A “grandchild” needs bail money. The “police department” requires personal information to rule out identity theft. Now add “EMT helps gang members demand cash” to the ever-growing list of scams locals have grappled with.

A Los Altos woman last week found herself the intended victim of scammers who sought $6,500 to cover expenses related to a vehicle accident they claimed her septuagenarian mother caused.

“I knew it was all off and wrong, but there was a shadow of a doubt,” said the woman in an interview last week.

The Town Crier is withholding her name to protect her privacy and to prevent retaliation.

The woman managed to outsmart the scammers before parting with any money, and she reported the incident to the Los Altos Police Department. She said she was surprised to hear a 911 dispatcher say the department has fielded many similar complaints in recent months.

Reached by email Friday, Los Altos Police Chief Andy Galea said he is unfamiliar with the so-called EMT scam, but he noted that there have been numerous variations of similar scams over the years – including one in which the perpetrators represent themselves as Los Altos Police Department employees.

Anatomy of a scam

In this case, the call came to the intended victim’s cellphone at approximately 2:30 p.m. Thursday. Her caller ID indicated that it originated in Los Altos, and the man on the other end of the line claimed to be an emergency medical technician.

“He said, ‘I’m at the scene of an accident, and I need some information from you,’” she said.

The “EMT” was vague about the identity of the person who had given him the woman’s number. She said she realizes now that he teased information from her to glean who among her loved ones might be involved in a car versus motorcycle accident, and he eventually settled on her mother, whose name she provided.

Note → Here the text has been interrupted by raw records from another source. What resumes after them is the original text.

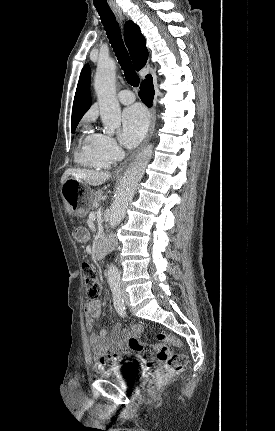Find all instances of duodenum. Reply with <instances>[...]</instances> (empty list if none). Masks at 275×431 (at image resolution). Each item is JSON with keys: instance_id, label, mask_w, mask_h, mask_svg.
Instances as JSON below:
<instances>
[{"instance_id": "1", "label": "duodenum", "mask_w": 275, "mask_h": 431, "mask_svg": "<svg viewBox=\"0 0 275 431\" xmlns=\"http://www.w3.org/2000/svg\"><path fill=\"white\" fill-rule=\"evenodd\" d=\"M114 247V244L107 238H102L97 242L95 248V257L100 260Z\"/></svg>"}]
</instances>
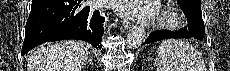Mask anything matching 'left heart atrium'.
I'll return each instance as SVG.
<instances>
[{"label": "left heart atrium", "mask_w": 230, "mask_h": 71, "mask_svg": "<svg viewBox=\"0 0 230 71\" xmlns=\"http://www.w3.org/2000/svg\"><path fill=\"white\" fill-rule=\"evenodd\" d=\"M113 5L121 13L139 20L151 19L156 14V7L152 0H119Z\"/></svg>", "instance_id": "1"}]
</instances>
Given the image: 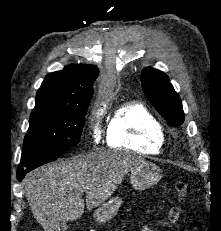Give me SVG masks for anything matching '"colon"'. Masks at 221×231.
I'll use <instances>...</instances> for the list:
<instances>
[{
  "label": "colon",
  "mask_w": 221,
  "mask_h": 231,
  "mask_svg": "<svg viewBox=\"0 0 221 231\" xmlns=\"http://www.w3.org/2000/svg\"><path fill=\"white\" fill-rule=\"evenodd\" d=\"M190 192L191 188L189 184L185 182H177L175 184L176 202L167 213L165 220L166 223H174L179 219L182 205L184 204L185 199L190 194Z\"/></svg>",
  "instance_id": "colon-1"
}]
</instances>
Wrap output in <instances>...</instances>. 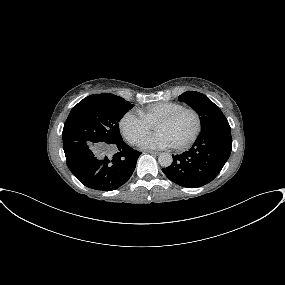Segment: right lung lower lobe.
I'll list each match as a JSON object with an SVG mask.
<instances>
[{
  "instance_id": "98d812e1",
  "label": "right lung lower lobe",
  "mask_w": 285,
  "mask_h": 285,
  "mask_svg": "<svg viewBox=\"0 0 285 285\" xmlns=\"http://www.w3.org/2000/svg\"><path fill=\"white\" fill-rule=\"evenodd\" d=\"M109 148L116 150L113 156L108 154ZM63 149L73 175L85 186L101 191H112L126 183L141 154L123 140L112 144L72 141Z\"/></svg>"
}]
</instances>
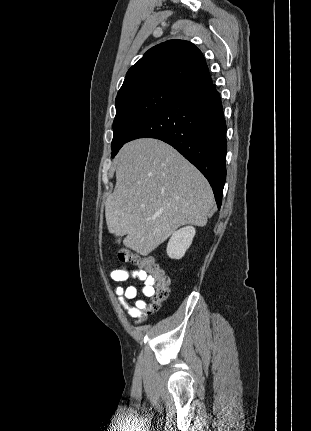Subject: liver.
<instances>
[{
    "label": "liver",
    "mask_w": 311,
    "mask_h": 431,
    "mask_svg": "<svg viewBox=\"0 0 311 431\" xmlns=\"http://www.w3.org/2000/svg\"><path fill=\"white\" fill-rule=\"evenodd\" d=\"M116 186L107 196L110 233L148 255L180 225H206L215 204L206 178L174 148L153 140H134L117 156Z\"/></svg>",
    "instance_id": "6515ba94"
}]
</instances>
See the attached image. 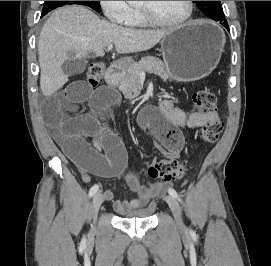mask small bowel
<instances>
[{
	"label": "small bowel",
	"mask_w": 271,
	"mask_h": 266,
	"mask_svg": "<svg viewBox=\"0 0 271 266\" xmlns=\"http://www.w3.org/2000/svg\"><path fill=\"white\" fill-rule=\"evenodd\" d=\"M83 68V60H70L64 66V73L67 77L75 76ZM84 101L90 102V112L78 117H65L67 109ZM117 101V95L105 87L93 91L84 81H74L66 83L52 94L44 103L43 109L55 139L76 164L85 182H90L93 175L117 177L123 179L137 195L131 200L114 202L116 212L127 214L148 205L154 197L163 194L170 183L144 185L135 175L124 173L128 161L126 149L105 121V114ZM140 122L142 127L152 129L161 143L164 155L175 158L184 146L182 129L201 128L205 116L201 112L186 114L171 100L164 99L159 105V117H156L154 110L148 109L141 116ZM87 138L92 139L93 143H88ZM103 197L111 201L114 195L107 190Z\"/></svg>",
	"instance_id": "1"
}]
</instances>
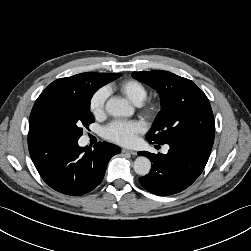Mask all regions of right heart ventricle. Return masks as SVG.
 I'll return each instance as SVG.
<instances>
[{"mask_svg": "<svg viewBox=\"0 0 251 251\" xmlns=\"http://www.w3.org/2000/svg\"><path fill=\"white\" fill-rule=\"evenodd\" d=\"M116 88L136 105L142 104L148 95L145 85L135 79L124 80Z\"/></svg>", "mask_w": 251, "mask_h": 251, "instance_id": "obj_1", "label": "right heart ventricle"}]
</instances>
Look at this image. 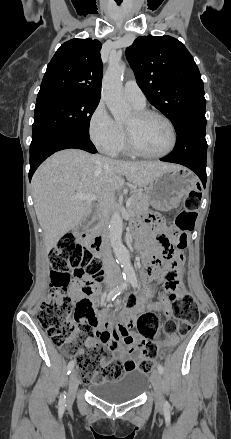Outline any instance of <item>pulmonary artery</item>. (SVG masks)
<instances>
[{
	"label": "pulmonary artery",
	"instance_id": "pulmonary-artery-1",
	"mask_svg": "<svg viewBox=\"0 0 231 439\" xmlns=\"http://www.w3.org/2000/svg\"><path fill=\"white\" fill-rule=\"evenodd\" d=\"M123 93L133 106L143 108L146 105V97L134 80H128L125 82Z\"/></svg>",
	"mask_w": 231,
	"mask_h": 439
}]
</instances>
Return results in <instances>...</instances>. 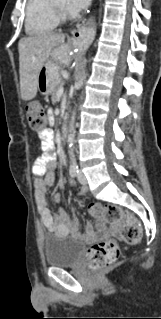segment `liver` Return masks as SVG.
I'll use <instances>...</instances> for the list:
<instances>
[{
  "label": "liver",
  "instance_id": "6515ba94",
  "mask_svg": "<svg viewBox=\"0 0 161 319\" xmlns=\"http://www.w3.org/2000/svg\"><path fill=\"white\" fill-rule=\"evenodd\" d=\"M63 34L44 33L20 39L19 73L20 89L23 100L28 101L36 96L38 88V75L53 49L64 43ZM67 50L65 64L69 63Z\"/></svg>",
  "mask_w": 161,
  "mask_h": 319
}]
</instances>
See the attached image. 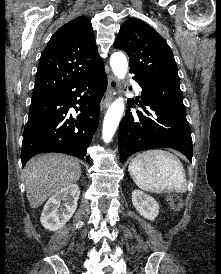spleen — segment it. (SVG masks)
Returning a JSON list of instances; mask_svg holds the SVG:
<instances>
[{
    "instance_id": "1",
    "label": "spleen",
    "mask_w": 221,
    "mask_h": 274,
    "mask_svg": "<svg viewBox=\"0 0 221 274\" xmlns=\"http://www.w3.org/2000/svg\"><path fill=\"white\" fill-rule=\"evenodd\" d=\"M128 171L135 184L150 193L187 190L186 174L180 160L164 150H148L131 160Z\"/></svg>"
}]
</instances>
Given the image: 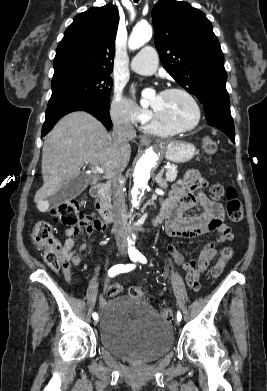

Yes, it was the woman’s mother, and she was too upset to speak, the man told her. Her mother had struck a young gang member’s motorcycle with her car.

“He redirected me again and again,” the woman said. “And here’s where it got weird: He dropped his voice to a whisper and said, ‘Listen to me. We are waiting for the police to arrive.”

Then the “EMT’ handed the phone to another man, presumably the motorcyclist’s father.

The motorcyclist’s “father” desperately wanted to avoid police, and she could settle her mother’s involvement in the accident by withdrawing $6,500 and giving it to him to cover medical and other expenses. He alternated between trying to reason with his intended victim and shouting expletives at her. He wouldn’t let her speak to her mother. And he demanded she stay on the phone and speak to no one as she drove to her bank.

The woman said she did stay on the phone en route to the bank, but the second man rambled so much that she had the opportunity to text her husband during the call and ask him to check on her (real) mother.

“He said, ‘Your mom’s at the DMV, and she’s fine. What’s going on?’” the woman said.

Relieved, she hung up on the scammers.

The woman said she knows it’s unlikely police officers will ever be able to identify the perpetrators, but she has gained some satisfaction from the ordeal.

“To be honest, I’m embarrassed it went on that long, but today I’m telling myself I’m happy I burned up 40 minutes of their time, and they got nothing,” she said. “That’s my solace.”